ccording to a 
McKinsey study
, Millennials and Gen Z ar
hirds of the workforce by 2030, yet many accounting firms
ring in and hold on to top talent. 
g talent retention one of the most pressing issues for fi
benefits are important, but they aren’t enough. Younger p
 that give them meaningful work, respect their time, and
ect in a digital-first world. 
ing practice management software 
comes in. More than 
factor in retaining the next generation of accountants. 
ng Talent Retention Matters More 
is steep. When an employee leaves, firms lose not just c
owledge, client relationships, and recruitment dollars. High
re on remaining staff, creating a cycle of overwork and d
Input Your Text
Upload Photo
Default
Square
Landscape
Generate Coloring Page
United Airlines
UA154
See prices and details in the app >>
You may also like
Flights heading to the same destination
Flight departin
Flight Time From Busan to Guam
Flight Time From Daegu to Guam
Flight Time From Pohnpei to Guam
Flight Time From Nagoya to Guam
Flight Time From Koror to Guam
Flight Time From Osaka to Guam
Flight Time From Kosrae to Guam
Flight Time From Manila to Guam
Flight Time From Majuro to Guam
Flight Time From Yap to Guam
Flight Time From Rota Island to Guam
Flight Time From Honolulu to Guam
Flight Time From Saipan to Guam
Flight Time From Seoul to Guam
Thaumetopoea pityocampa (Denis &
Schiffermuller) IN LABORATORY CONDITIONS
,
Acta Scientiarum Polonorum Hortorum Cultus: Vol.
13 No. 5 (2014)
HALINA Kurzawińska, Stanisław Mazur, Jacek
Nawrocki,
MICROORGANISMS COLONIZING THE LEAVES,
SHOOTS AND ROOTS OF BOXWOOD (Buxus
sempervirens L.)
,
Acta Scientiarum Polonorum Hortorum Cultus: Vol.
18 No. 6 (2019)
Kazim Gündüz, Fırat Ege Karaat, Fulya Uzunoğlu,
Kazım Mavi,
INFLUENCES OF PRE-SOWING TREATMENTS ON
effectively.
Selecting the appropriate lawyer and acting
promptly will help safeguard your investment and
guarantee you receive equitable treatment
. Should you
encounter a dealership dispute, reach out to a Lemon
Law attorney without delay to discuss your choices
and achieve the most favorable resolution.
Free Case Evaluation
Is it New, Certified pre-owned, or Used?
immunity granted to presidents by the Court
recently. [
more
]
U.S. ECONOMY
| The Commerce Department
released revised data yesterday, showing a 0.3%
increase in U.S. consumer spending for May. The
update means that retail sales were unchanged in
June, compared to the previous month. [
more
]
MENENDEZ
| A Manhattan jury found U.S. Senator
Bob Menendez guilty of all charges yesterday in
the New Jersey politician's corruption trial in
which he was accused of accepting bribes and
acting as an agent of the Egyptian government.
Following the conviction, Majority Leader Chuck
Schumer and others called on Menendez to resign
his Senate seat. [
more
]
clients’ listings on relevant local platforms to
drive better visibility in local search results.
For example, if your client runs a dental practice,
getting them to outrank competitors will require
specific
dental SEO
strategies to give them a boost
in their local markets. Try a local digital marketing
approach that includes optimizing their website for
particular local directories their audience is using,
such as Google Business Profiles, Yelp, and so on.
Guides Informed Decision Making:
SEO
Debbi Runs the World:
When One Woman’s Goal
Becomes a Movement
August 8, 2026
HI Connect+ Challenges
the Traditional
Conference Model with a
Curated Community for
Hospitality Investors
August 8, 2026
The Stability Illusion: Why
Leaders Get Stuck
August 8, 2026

- - -

EXERCISE >>
Find the word "When" in the entries above, then copy each line that holds it.

WRITTEN RESPONSE >>
is steep. When an employee leaves, firms lose not just c
When One Woman’s Goal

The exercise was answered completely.